The communications center in Spirit Lake handles calls for police, fire and ambulance service for municipalities in Dickinson County, which is home to Lake Okoboji and a popular tourism destination. Lynch had worked there since January 2009 and was on the overnight shift for most of her tenure.

Lynch did not return messages from The Associated Press seeking comment.

On Nov. 5, jailer Amber Bailey was trying to contact Lynch to unlock a door electronically so she could leave the jail and enter the communications center. But her repeated attempts to reach Lynch through phone, radio and intercom failed.

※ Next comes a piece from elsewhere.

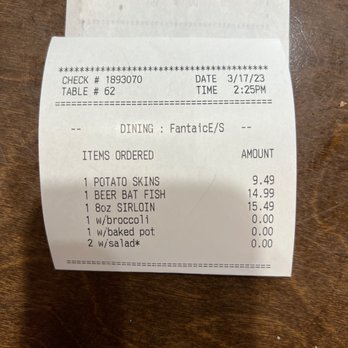 At what (x,y) coordinates should I click in order to perform the action: click on table. Please return your answer as a coordinate pair (x, y). Looking at the image, I should click on (160, 310). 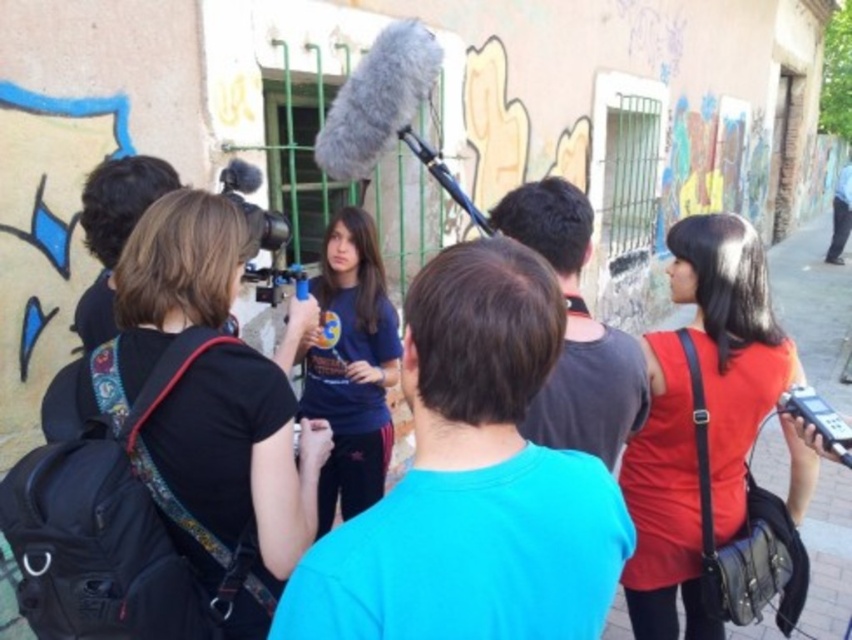 You are a photographer trying to capture a clear shot of the matte black video camera at center and the matte red dress at center. Which object should you focus on first to ensure it appears sharp in your photo?

The matte red dress at center is closer to the photographer, so focusing on it first will ensure it appears sharp. However, since the matte black video camera at center is behind it, adjusting focus might be needed for both to be clear.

Instead, Bailey was forced to obtain and use keys that are meant for emergency situations so that she could leave. She found Lynch sleeping and called her name four times before Lynch woke up. “You’re sleeping again,” Bailey told her, and later reported the incident to superiors, the ruling said.

Baloun approved Lynch’s firing later that day, noting it was her second such infraction within months. Lynch had received a five-day suspension after she was caught sleeping on the job in August.

Lynch, who turned 54 on Friday, applied for unemployment benefits after her dismissal. County officials opposed her application, saying that she had been fired for misconduct and was therefore ineligible.

In testimony in the case, Lynch admitted that she had been sleeping on those two occasions. But she argued that her colleagues were no longer “team players” because they had stopped covering for each other when one fell asleep. She claimed she had been unfairly singled out, claiming that other employees had been caught sleeping and were not fired.

In the interview, Baloun said one other dispatcher on the overnight shift has been caught sleeping and was disciplined.